-- RECORDS TO USE follows --
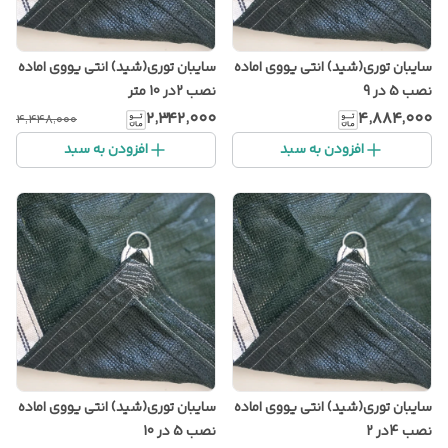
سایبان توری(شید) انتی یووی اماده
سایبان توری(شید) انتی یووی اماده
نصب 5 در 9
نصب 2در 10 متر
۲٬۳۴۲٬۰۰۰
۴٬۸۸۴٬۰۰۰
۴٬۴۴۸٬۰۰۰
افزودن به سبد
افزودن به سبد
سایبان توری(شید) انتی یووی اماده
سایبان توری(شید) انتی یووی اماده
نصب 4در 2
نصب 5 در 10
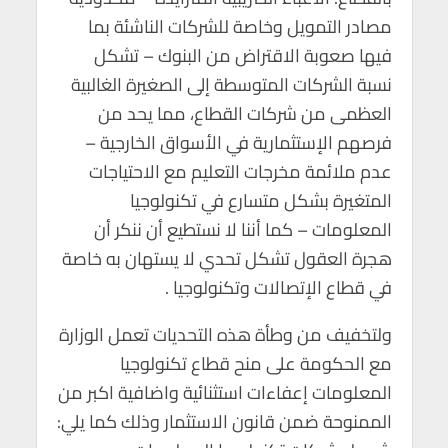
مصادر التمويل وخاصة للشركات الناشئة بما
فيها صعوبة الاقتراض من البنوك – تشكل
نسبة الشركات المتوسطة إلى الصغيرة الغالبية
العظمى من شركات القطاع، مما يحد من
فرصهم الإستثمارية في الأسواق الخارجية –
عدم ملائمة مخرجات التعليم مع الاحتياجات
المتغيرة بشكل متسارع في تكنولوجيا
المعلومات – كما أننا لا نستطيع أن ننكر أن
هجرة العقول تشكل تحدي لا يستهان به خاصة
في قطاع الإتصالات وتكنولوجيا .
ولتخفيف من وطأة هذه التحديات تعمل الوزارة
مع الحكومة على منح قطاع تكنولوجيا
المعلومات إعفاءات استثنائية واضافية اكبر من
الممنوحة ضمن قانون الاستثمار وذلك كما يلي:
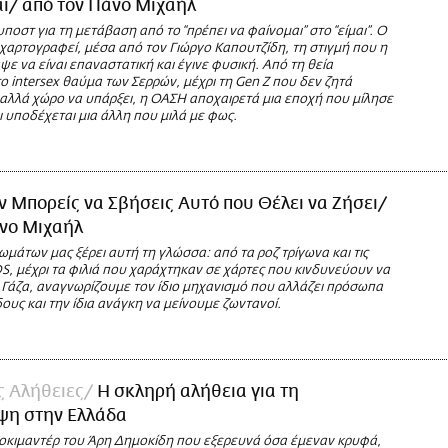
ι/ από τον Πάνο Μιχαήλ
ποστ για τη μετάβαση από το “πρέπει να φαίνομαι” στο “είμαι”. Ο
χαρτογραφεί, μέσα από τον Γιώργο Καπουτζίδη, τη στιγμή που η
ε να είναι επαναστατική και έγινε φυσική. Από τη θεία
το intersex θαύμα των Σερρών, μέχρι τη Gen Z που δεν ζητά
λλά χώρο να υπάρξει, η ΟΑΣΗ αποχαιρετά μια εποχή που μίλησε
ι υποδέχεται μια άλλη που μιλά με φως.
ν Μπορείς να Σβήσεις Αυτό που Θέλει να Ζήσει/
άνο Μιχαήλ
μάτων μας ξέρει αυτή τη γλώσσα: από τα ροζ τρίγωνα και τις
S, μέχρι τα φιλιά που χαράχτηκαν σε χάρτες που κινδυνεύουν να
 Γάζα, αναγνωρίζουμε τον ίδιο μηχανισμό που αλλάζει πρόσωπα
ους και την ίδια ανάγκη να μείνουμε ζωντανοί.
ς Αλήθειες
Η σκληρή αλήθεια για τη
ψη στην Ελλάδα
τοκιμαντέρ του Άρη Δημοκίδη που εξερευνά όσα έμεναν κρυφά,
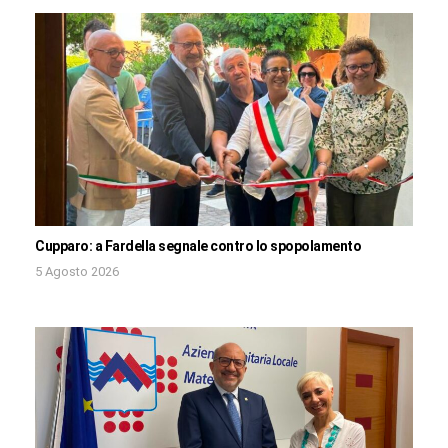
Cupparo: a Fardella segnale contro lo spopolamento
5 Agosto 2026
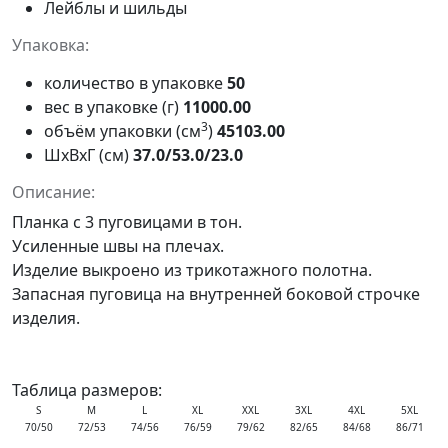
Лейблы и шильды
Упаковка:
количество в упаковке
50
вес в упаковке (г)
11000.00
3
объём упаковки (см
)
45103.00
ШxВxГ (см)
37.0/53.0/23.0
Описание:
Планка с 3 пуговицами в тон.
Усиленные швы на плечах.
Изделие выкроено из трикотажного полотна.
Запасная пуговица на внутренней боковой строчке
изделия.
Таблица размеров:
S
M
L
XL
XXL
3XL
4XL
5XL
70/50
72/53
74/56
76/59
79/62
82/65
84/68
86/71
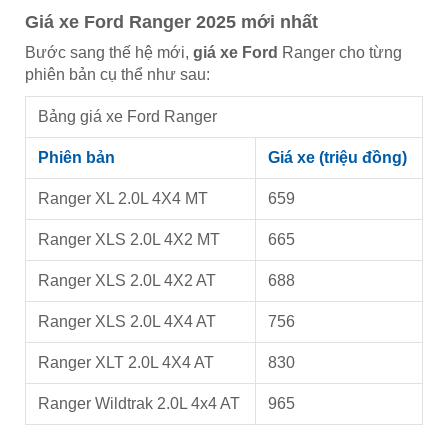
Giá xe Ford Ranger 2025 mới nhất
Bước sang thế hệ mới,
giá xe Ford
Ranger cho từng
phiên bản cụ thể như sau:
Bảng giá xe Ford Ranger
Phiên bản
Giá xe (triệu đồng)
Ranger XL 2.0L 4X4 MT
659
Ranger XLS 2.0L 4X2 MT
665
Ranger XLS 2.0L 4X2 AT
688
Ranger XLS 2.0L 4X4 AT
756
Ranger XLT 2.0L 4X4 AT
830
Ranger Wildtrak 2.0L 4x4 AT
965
-- RECORDS TO USE concluded --
• [WHAT YOU WILL DO] What is the number of lines in the data that contain "Ranger"? Write that number and nothing else.

• [THE ANSWER] 9